(YOUR GOAL)
Reproduce the records word for word, apart from the images they contain.
EXCERPTED RECORDS START
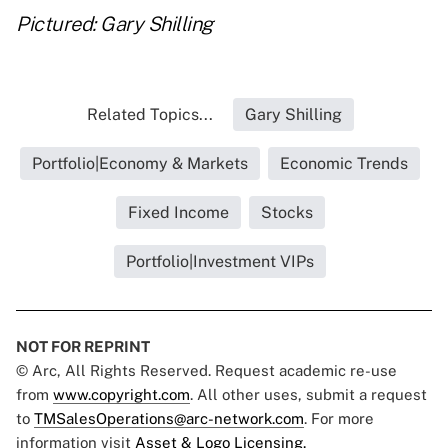
Pictured: Gary Shilling
Related Topics...
Gary Shilling
Portfolio|Economy & Markets
Economic Trends
Fixed Income
Stocks
Portfolio|Investment VIPs
NOT FOR REPRINT
© Arc, All Rights Reserved. Request academic re-use
from
www.copyright.com
. All other uses, submit a request
to
TMSalesOperations@arc-network.com
. For more
information visit
Asset & Logo Licensing.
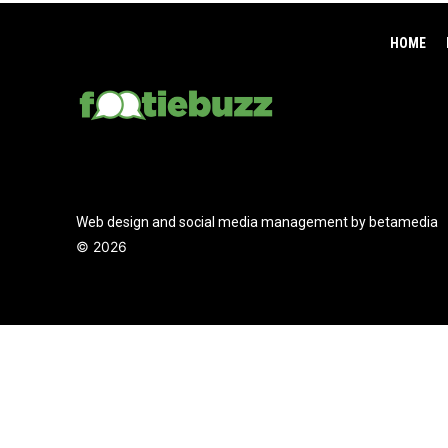
HOME
Web design and social media management by betamedia
©
2026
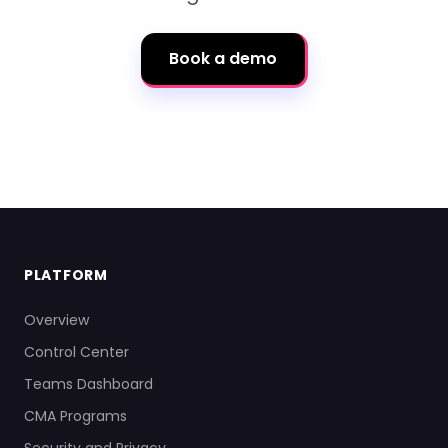
Book a demo
PLATFORM
Overview
Control Center
Teams Dashboard
CMA Programs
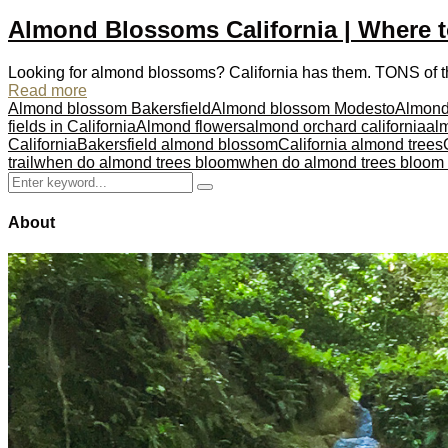
Almond Blossoms California | Where 
Looking for almond blossoms? California has them. TONS of the
Read more
Almond blossom Bakersfield
Almond blossom Modesto
Almond
fields in California
Almond flowers
almond orchard california
alm
California
Bakersfield almond blossom
California almond trees
trail
when do almond trees bloom
when do almond trees bloom i
Search
Search
for:
About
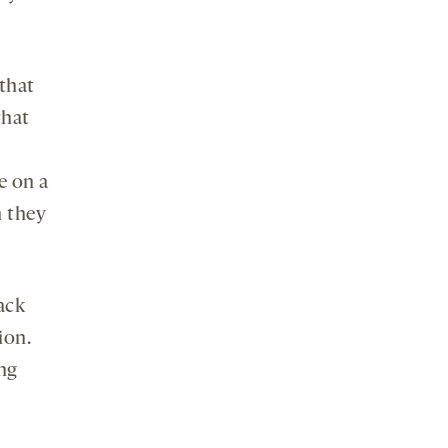
that
that
e on a
h they
ack
ion.
ng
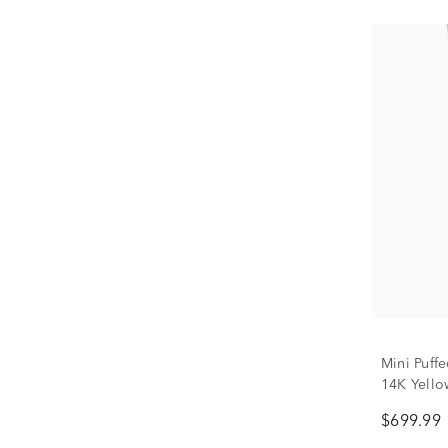
Mini Puff
14K Yello
$699.99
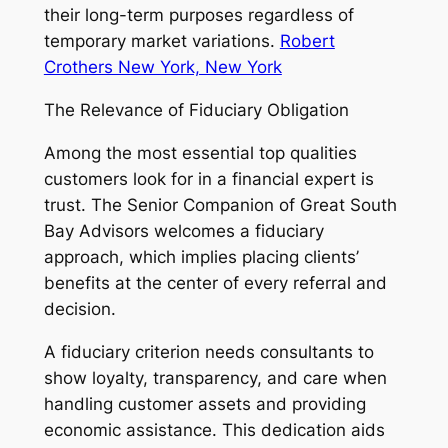
their long-term purposes regardless of
temporary market variations.
Robert
Crothers New York, New York
The Relevance of Fiduciary Obligation
Among the most essential top qualities
customers look for in a financial expert is
trust. The Senior Companion of Great South
Bay Advisors welcomes a fiduciary
approach, which implies placing clients’
benefits at the center of every referral and
decision.
A fiduciary criterion needs consultants to
show loyalty, transparency, and care when
handling customer assets and providing
economic assistance. This dedication aids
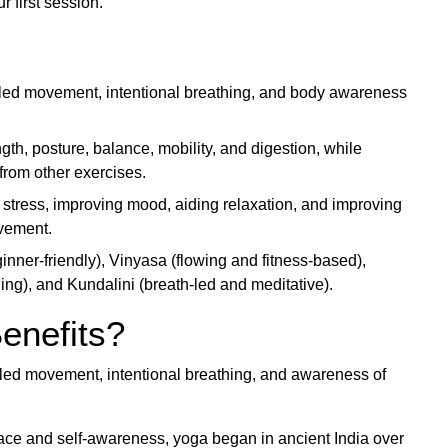
r first session.
lled movement, intentional breathing, and body awareness
ngth, posture, balance, mobility, and digestion, while
from other exercises.
stress, improving mood, aiding relaxation, and improving
ovement.
ner-friendly), Vinyasa (flowing and fitness-based),
ng), and Kundalini (breath-led and meditative).
enefits?
olled movement, intentional breathing, and awareness of
peace and self-awareness, yoga began in ancient India over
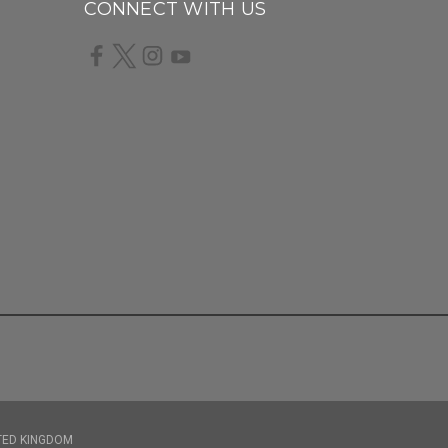
CONNECT WITH US
TED KINGDOM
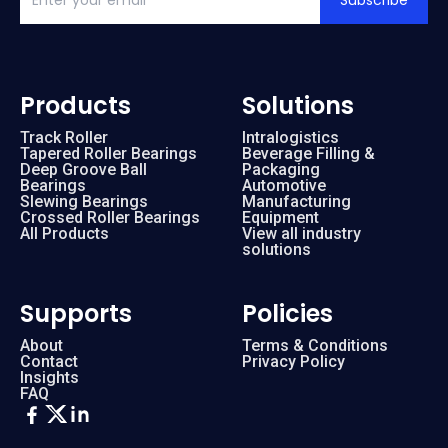
Subscribe
Products
Solutions
Track Roller
Intralogistics
Tapered Roller Bearings
Beverage Filling &
Deep Groove Ball
Packaging
Bearings
Automotive
Slewing Bearings
Manufacturing
Crossed Roller Bearings
Equipment
All Products
View all industry
solutions
Supports
Policies
About
Terms & Conditions
Contact
Privacy Policy
Insights
FAQ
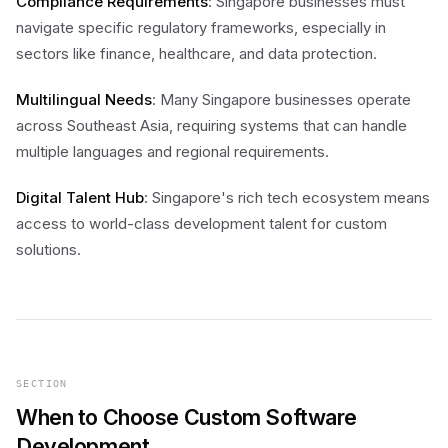
Compliance Requirements
: Singapore businesses must
navigate specific regulatory frameworks, especially in
sectors like finance, healthcare, and data protection.
Multilingual Needs
: Many Singapore businesses operate
across Southeast Asia, requiring systems that can handle
multiple languages and regional requirements.
Digital Talent Hub
: Singapore's rich tech ecosystem means
access to world-class development talent for custom
solutions.
SECTION
When to Choose Custom Software
Development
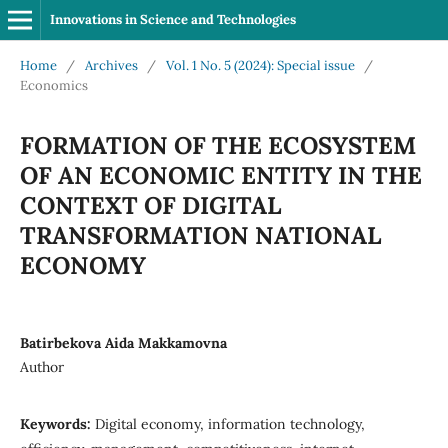
Innovations in Science and Technologies
Home
/
Archives
/
Vol. 1 No. 5 (2024): Special issue
/
Economics
FORMATION OF THE ECOSYSTEM
OF AN ECONOMIC ENTITY IN THE
CONTEXT OF DIGITAL
TRANSFORMATION NATIONAL
ECONOMY
Batirbekova Aida Makkamovna
Author
Keywords:
Digital economy, information technology,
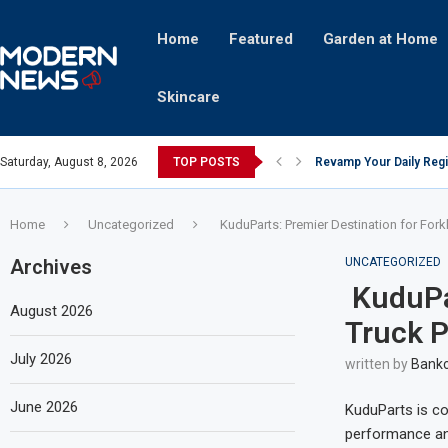
Home
Featured
Garden at Home
Skincare
Saturday, August 8, 2026
TOP POSTS
Revamp Your Daily Regi
Stricter Regulations P
A Superior Calendar Ap
10 Homemade Delights Th
The Hidden Fortune: Un
Transforming a Baby Cha
The Intricacies of Gentr
Which Celebrity Brand A
Comets: The Secret Ingr
Home
Uncategorized
KuduParts: Premier Destination for Forkli
Archives
UNCATEGORIZED
KuduPar
August 2026
Truck P
July 2026
written by
Bankc
June 2026
KuduParts is co
performance and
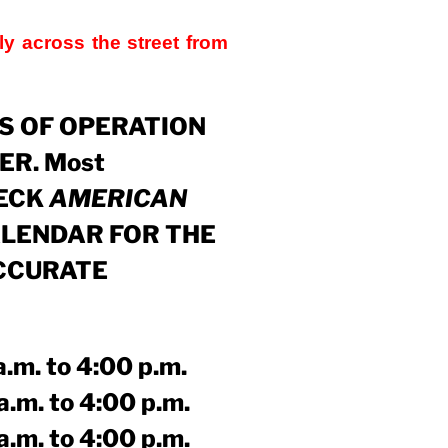
ly across the street from
YS OF OPERATION
ER. Most
HECK
AMERICAN
LENDAR
FOR THE
CCURATE
to 4:00 p.m.
 to 4:00 p.m.
 to 4:00 p.m.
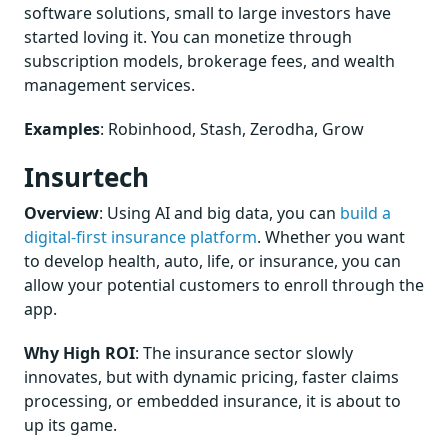
software solutions, small to large investors have
started loving it. You can monetize through
subscription models, brokerage fees, and wealth
management services.
Examples
: Robinhood, Stash, Zerodha, Grow
Insurtech
Overview
: Using AI and big data, you can
build a
digital-first insurance platform
. Whether you want
to develop health, auto, life, or insurance, you can
allow your potential customers to enroll through the
app.
Why High ROI
: The insurance sector slowly
innovates, but with dynamic pricing, faster claims
processing, or embedded insurance, it is about to
up its game.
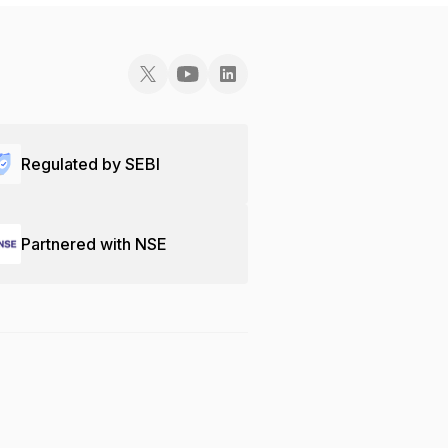
Regulated by SEBI
Partnered with NSE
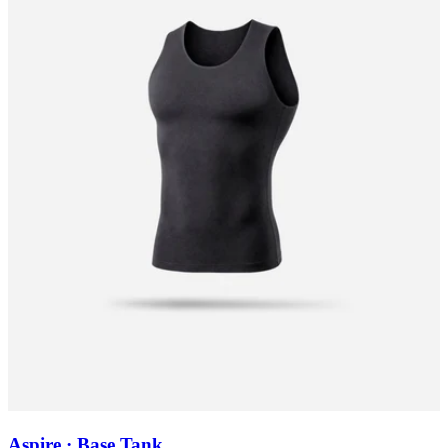
Aspire · Base Tank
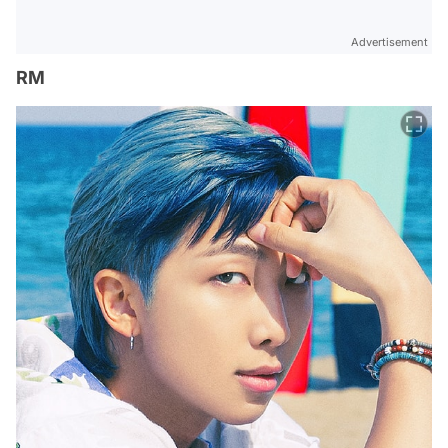
Advertisement
RM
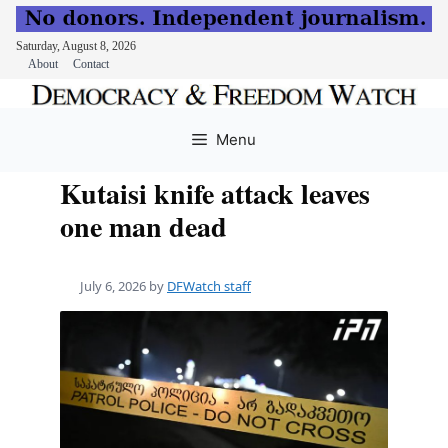
Saturday, August 8, 2026
About
Contact
Skip
to
Menu
content
Kutaisi knife attack leaves
one man dead
July 6, 2026
by
DFWatch staff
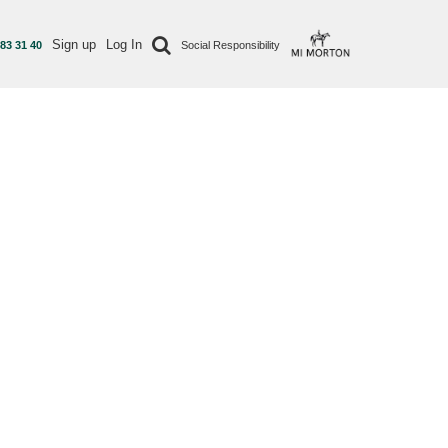
Sign up
Log In
 83 31 40
Social Responsibility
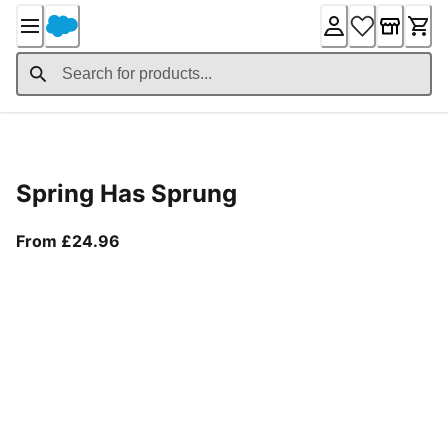
Skip
to
Content
Product Details
Spring Has Sprung
From current price £24.96
From £24.96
EXCERPTED RECORDS END
(ANSWER FOR THIS EXERCISE)
Pictured: Gary Shilling
Related Topics...
Gary Shilling
Portfolio|Economy & Markets
Economic Trends
Fixed Income
Stocks
Portfolio|Investment VIPs
NOT FOR REPRINT
© Arc, All Rights Reserved. Request academic re-use
from
www.copyright.com
. All other uses, submit a request
to
TMSalesOperations@arc-network.com
. For more
information visit
Asset & Logo Licensing.
HOME
Web design and social media management by betamedia
©
2026
Book a demo
PLATFORM
Overview
Control Center
Teams Dashboard
CMA Programs
Almond Blossoms California | Where 
Looking for almond blossoms? California has them. TONS of the
Read more
Almond blossom Bakersfield
Almond blossom Modesto
Almond
fields in California
Almond flowers
almond orchard california
alm
California
Bakersfield almond blossom
California almond trees
trail
when do almond trees bloom
when do almond trees bloom i
Search
Search
for:
About
that
that
e on a
h they
ack
ion.
ng
Mini Puff
14K Yello
$699.99
their long-term purposes regardless of
temporary market variations.
Robert
Crothers New York, New York
The Relevance of Fiduciary Obligation
Among the most essential top qualities
customers look for in a financial expert is
trust. The Senior Companion of Great South
Bay Advisors welcomes a fiduciary
approach, which implies placing clients’
benefits at the center of every referral and
decision.
A fiduciary criterion needs consultants to
show loyalty, transparency, and care when
handling customer assets and providing
economic assistance. This dedication aids
r first session.
lled movement, intentional breathing, and body awareness
ngth, posture, balance, mobility, and digestion, while
from other exercises.
stress, improving mood, aiding relaxation, and improving
ovement.
ner-friendly), Vinyasa (flowing and fitness-based),
ng), and Kundalini (breath-led and meditative).
enefits?
olled movement, intentional breathing, and awareness of
peace and self-awareness, yoga began in ancient India over
CONNECT WITH US
TED KINGDOM
Subscribe
Products
Solutions
Track Roller
Intralogistics
Tapered Roller Bearings
Beverage Filling &
Deep Groove Ball
Packaging
Bearings
Automotive
Slewing Bearings
Manufacturing
Crossed Roller Bearings
Equipment
All Products
View all industry
solutions
Supports
Policies
About
Terms & Conditions
Contact
Privacy Policy
Insights
FAQ
Compliance Requirements
: Singapore businesses must
navigate specific regulatory frameworks, especially in
sectors like finance, healthcare, and data protection.
Multilingual Needs
: Many Singapore businesses operate
across Southeast Asia, requiring systems that can handle
multiple languages and regional requirements.
Digital Talent Hub
: Singapore's rich tech ecosystem means
access to world-class development talent for custom
solutions.
SECTION
When to Choose Custom Software
Development
Innovations in Science and Technologies
Home
/
Archives
/
Vol. 1 No. 5 (2024): Special issue
/
Economics
FORMATION OF THE ECOSYSTEM
OF AN ECONOMIC ENTITY IN THE
CONTEXT OF DIGITAL
TRANSFORMATION NATIONAL
ECONOMY
Batirbekova Aida Makkamovna
Author
Keywords:
Digital economy, information technology,
Home
Featured
Garden at Home
Skincare
Saturday, August 8, 2026
TOP POSTS
Revamp Your Daily Regi
Stricter Regulations P
A Superior Calendar Ap
10 Homemade Delights Th
The Hidden Fortune: Un
Transforming a Baby Cha
The Intricacies of Gentr
Which Celebrity Brand A
Comets: The Secret Ingr
Home
Uncategorized
KuduParts: Premier Destination for Forkli
Archives
UNCATEGORIZED
KuduPar
August 2026
Truck P
July 2026
written by
Bankc
June 2026
KuduParts is co
performance and
ly across the street from
YS OF OPERATION
ER. Most
HECK
AMERICAN
LENDAR
FOR THE
CCURATE
to 4:00 p.m.
 to 4:00 p.m.
 to 4:00 p.m.
software solutions, small to large investors have
started loving it. You can monetize through
subscription models, brokerage fees, and wealth
management services.
Examples
: Robinhood, Stash, Zerodha, Grow
Insurtech
Overview
: Using AI and big data, you can
build a
digital-first insurance platform
. Whether you want
to develop health, auto, life, or insurance, you can
allow your potential customers to enroll through the
app.
Why High ROI
: The insurance sector slowly
innovates, but with dynamic pricing, faster claims
processing, or embedded insurance, it is about to
up its game.
Regulated by SEBI
Partnered with NSE
Aspire · Base Tank
Advertisement
RM
Saturday, August 8, 2026
About
Contact
Skip
to
Menu
content
Kutaisi knife attack leaves
one man dead
July 6, 2026
by
DFWatch staff
Sign up
Log In
 83 31 40
Social Responsibility
Skip
to
Content
Product Details
Spring Has Sprung
From current price £24.96
From £24.96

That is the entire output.